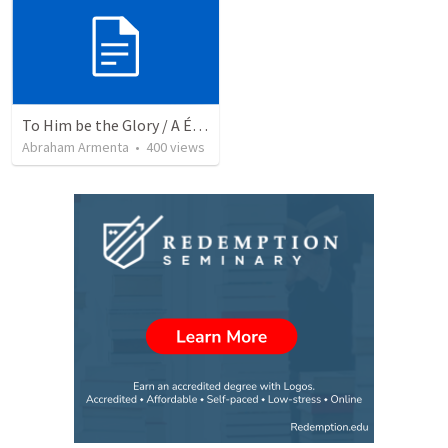
To Him be the Glory / A Él Sea la Gloria
Abraham Armenta
•
400
views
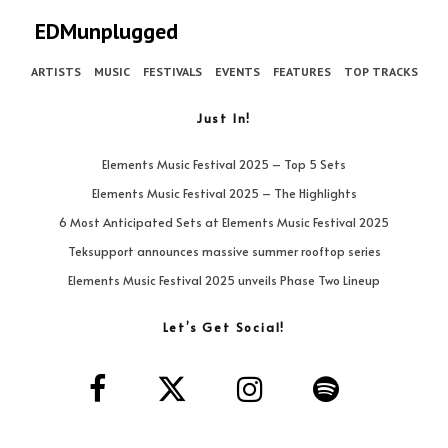
EDMunplugged
ARTISTS
MUSIC
FESTIVALS
EVENTS
FEATURES
TOP TRACKS
Just In!
Elements Music Festival 2025 – Top 5 Sets
Elements Music Festival 2025 – The Highlights
6 Most Anticipated Sets at Elements Music Festival 2025
Teksupport announces massive summer rooftop series
Elements Music Festival 2025 unveils Phase Two Lineup
Let’s Get Social!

The task | For every entry, return its exact wording and leave out any image.

Solved exercise |
To Him be the Glory / A Él Sea la Gloria
Abraham Armenta
•
400
views
EDMunplugged
ARTISTS
MUSIC
FESTIVALS
EVENTS
FEATURES
TOP TRACKS
Just In!
Elements Music Festival 2025 – Top 5 Sets
Elements Music Festival 2025 – The Highlights
6 Most Anticipated Sets at Elements Music Festival 2025
Teksupport announces massive summer rooftop series
Elements Music Festival 2025 unveils Phase Two Lineup
Let’s Get Social!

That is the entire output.